═══ Data listing ═══

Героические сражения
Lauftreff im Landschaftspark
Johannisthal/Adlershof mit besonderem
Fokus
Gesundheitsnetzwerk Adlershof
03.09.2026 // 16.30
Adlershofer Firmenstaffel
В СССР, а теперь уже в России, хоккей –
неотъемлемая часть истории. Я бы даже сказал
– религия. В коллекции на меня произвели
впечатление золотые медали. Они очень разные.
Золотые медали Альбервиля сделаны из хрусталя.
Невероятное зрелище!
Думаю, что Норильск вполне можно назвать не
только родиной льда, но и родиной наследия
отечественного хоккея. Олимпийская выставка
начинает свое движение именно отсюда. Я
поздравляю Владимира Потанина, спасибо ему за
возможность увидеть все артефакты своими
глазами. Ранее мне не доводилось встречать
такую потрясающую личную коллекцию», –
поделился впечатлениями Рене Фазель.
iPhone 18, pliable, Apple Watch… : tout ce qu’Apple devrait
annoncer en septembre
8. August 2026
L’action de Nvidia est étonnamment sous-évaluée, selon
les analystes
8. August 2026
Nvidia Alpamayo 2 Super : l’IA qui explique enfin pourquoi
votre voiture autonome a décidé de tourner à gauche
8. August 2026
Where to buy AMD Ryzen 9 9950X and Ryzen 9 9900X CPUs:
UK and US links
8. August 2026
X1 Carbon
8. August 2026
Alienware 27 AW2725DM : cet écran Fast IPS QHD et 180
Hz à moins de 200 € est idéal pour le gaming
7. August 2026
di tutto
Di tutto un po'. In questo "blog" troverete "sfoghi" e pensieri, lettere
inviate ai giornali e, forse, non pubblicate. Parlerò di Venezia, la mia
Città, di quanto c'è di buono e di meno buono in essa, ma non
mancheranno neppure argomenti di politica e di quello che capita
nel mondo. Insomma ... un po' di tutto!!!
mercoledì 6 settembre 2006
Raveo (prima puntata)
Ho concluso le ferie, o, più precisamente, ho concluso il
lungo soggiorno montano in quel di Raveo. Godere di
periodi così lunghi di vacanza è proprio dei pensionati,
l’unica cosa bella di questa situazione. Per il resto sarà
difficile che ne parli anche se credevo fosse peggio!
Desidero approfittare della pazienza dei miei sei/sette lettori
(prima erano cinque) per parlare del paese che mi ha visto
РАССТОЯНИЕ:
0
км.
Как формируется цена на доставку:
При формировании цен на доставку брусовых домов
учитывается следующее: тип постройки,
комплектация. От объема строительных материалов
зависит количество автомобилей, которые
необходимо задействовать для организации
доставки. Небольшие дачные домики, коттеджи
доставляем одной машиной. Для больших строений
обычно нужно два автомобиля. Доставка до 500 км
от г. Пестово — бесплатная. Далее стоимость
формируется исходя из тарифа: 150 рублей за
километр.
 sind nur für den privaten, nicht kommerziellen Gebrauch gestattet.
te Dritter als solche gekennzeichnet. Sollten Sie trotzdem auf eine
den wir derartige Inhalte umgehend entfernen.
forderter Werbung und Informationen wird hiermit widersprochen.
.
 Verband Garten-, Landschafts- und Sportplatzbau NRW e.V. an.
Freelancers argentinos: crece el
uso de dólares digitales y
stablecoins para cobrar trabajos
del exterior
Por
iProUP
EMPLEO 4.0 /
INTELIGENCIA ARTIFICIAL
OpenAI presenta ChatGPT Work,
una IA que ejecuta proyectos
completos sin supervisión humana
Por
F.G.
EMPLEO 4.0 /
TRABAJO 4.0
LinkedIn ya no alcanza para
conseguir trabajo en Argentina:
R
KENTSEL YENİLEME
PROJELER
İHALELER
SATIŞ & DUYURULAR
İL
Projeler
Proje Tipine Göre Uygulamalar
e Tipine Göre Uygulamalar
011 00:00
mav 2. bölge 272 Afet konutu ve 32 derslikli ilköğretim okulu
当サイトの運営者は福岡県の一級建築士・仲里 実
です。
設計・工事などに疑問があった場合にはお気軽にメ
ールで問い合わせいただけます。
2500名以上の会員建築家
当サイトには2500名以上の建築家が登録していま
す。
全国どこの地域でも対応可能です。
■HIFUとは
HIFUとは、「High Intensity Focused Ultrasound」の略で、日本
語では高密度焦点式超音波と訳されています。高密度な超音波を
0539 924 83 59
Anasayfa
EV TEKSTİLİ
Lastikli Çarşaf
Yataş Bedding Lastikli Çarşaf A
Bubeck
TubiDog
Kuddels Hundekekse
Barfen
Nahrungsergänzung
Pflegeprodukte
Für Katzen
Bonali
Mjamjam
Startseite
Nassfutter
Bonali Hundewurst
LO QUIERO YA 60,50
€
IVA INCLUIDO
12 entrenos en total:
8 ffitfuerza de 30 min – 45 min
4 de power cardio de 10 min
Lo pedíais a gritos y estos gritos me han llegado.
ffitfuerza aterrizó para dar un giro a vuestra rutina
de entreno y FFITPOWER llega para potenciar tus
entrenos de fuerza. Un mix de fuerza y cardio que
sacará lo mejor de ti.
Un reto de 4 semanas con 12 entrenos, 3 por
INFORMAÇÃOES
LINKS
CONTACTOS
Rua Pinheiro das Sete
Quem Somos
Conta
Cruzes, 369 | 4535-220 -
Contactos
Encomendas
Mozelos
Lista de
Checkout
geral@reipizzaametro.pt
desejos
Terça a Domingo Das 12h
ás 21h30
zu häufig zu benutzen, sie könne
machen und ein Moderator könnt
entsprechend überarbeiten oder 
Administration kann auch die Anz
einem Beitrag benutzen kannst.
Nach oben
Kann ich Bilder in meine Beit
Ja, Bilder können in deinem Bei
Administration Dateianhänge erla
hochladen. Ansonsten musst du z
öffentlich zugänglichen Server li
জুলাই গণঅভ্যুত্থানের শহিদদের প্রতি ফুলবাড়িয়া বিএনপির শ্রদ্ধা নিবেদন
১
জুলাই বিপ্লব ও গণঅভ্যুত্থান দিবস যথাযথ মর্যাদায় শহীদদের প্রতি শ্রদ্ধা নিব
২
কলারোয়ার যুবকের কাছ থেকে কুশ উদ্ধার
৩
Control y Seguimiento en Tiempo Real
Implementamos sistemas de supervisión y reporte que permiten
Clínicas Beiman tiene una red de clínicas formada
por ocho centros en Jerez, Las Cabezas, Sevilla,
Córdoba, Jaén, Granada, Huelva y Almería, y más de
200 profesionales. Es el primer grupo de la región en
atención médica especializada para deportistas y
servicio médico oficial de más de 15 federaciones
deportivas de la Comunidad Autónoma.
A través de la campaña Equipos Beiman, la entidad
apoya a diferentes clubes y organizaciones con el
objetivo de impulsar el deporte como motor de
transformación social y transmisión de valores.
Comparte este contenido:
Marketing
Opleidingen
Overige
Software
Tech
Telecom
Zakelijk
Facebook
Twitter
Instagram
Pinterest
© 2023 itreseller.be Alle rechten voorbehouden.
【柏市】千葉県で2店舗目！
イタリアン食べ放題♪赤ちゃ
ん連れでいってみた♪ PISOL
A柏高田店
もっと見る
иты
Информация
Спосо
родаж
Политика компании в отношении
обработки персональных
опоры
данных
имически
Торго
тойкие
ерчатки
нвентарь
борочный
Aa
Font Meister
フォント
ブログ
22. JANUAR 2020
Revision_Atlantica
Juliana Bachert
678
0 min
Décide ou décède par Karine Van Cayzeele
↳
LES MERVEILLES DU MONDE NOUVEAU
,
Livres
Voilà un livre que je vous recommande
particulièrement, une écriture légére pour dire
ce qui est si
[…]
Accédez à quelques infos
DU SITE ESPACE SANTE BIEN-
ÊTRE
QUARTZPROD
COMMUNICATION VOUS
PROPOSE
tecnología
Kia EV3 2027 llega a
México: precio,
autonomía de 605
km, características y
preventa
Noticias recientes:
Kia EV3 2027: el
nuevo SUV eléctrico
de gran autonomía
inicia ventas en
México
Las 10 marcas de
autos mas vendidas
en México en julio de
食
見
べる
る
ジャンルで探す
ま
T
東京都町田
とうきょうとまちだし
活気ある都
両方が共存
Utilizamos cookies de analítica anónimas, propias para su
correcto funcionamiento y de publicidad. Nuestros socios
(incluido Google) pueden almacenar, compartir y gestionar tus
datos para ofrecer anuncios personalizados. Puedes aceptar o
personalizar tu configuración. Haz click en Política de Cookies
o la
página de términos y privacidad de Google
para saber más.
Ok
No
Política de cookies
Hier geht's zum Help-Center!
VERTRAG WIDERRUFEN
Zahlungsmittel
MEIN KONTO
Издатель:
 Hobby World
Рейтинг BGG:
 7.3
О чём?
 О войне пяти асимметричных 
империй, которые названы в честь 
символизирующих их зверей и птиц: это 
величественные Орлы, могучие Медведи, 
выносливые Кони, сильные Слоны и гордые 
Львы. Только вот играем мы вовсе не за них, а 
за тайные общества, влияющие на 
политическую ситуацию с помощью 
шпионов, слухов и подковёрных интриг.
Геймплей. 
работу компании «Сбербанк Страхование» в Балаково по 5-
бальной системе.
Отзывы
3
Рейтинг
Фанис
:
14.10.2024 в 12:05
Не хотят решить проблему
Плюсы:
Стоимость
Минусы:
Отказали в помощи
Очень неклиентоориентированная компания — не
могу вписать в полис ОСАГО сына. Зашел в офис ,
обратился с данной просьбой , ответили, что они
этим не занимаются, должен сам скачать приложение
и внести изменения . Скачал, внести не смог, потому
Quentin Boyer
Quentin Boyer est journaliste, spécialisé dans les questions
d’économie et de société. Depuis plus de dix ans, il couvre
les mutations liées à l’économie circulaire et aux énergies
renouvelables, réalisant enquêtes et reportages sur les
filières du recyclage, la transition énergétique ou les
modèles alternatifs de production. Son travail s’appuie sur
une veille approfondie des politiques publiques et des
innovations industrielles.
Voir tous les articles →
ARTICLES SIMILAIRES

═══

## Problem:
In the listing above, find the line with "当サイトの運営者は福岡県の一級建築士・仲里 実" and the line with "Nahrungsergänzung"; output exactly those lines and all lines between them.

## Reply to the exercise:
当サイトの運営者は福岡県の一級建築士・仲里 実
です。
設計・工事などに疑問があった場合にはお気軽にメ
ールで問い合わせいただけます。
2500名以上の会員建築家
当サイトには2500名以上の建築家が登録していま
す。
全国どこの地域でも対応可能です。
■HIFUとは
HIFUとは、「High Intensity Focused Ultrasound」の略で、日本
語では高密度焦点式超音波と訳されています。高密度な超音波を
0539 924 83 59
Anasayfa
EV TEKSTİLİ
Lastikli Çarşaf
Yataş Bedding Lastikli Çarşaf A
Bubeck
TubiDog
Kuddels Hundekekse
Barfen
Nahrungsergänzung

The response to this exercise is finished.